The Uses Of Ozone In Dentistry

Ozone is a variation of oxygen. It is basically three oxygen molecules stuck together by covalent bonds. This molecule is an allotrope and breaks down in the atmosphere, except in the highest atmosphere, where there is a thin layer of the chemical. This chemical is a gas and does not liquify ever, under temperatures of -112 C. The gas is somewhat soluble in water, and has a sharp smell and is pale bluish in color.

But enough of the chemistry lesson. Ozone is being incorporated into dentistry, and people are starting to experiment with the medical uses of this most ignoble gas.

Ozone In Dentistry

Ozone has a positive effect on human periodontal cells, epithelial cells and with human gingiva. This means that spraying your gums with ozone can revitalize them and help the cells that are not doing so well. Seeing as ozone breaks down into oxygen, this gas can help your blood flow, which is essential in maintaining healthy gums and periodontal tissue.

Applying ozone to the mouth before applying sealants and fillings also had a positive effect on the outcome of the fillings and a more positive reaction to them. Ozone is also a good prophylactic measure.
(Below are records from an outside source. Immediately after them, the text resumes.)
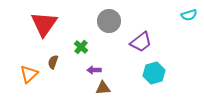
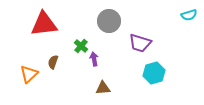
red triangle: rotated 48 degrees clockwise
purple trapezoid: moved 1 px left, 1 px down; rotated 55 degrees clockwise
green cross: moved 1 px up
purple arrow: moved 11 px up; rotated 80 degrees clockwise
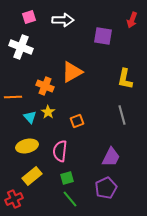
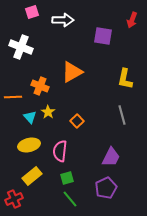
pink square: moved 3 px right, 5 px up
orange cross: moved 5 px left
orange square: rotated 24 degrees counterclockwise
yellow ellipse: moved 2 px right, 1 px up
Ozone has known antimicrobial properties, and as such, with enough research, can one day be just as sought after in killing cavity forming and periodontitis enabling microbes as antibiotics are today. Ozone has been proven effective in removing microbes form dentures, water lines, the oral cavity and the surface of teeth without damaging the enamel.



What The Future May Hold

But all of these applications exist only in trials right now, and the real clinical trials are just underway. What we do know, and what ozone is being used for on a regular basis is none other than  the management of caries and root caries. So far, this is the only clinically approved use of ozone. Cleaning out the caries or the roots of teeth with ozone is very helpful because it kills bacteria, and leaves the mouth completely clean. This is very helpful in root canals, as it is difficult to get to the narrow canals and clean everything out with a hard object, but a gas can get anywhere and everywhere.

We can expect wider applications for ozone in the future, and it may become a part of the everyday repertoire of dentists worldwide. Let’s hope and see.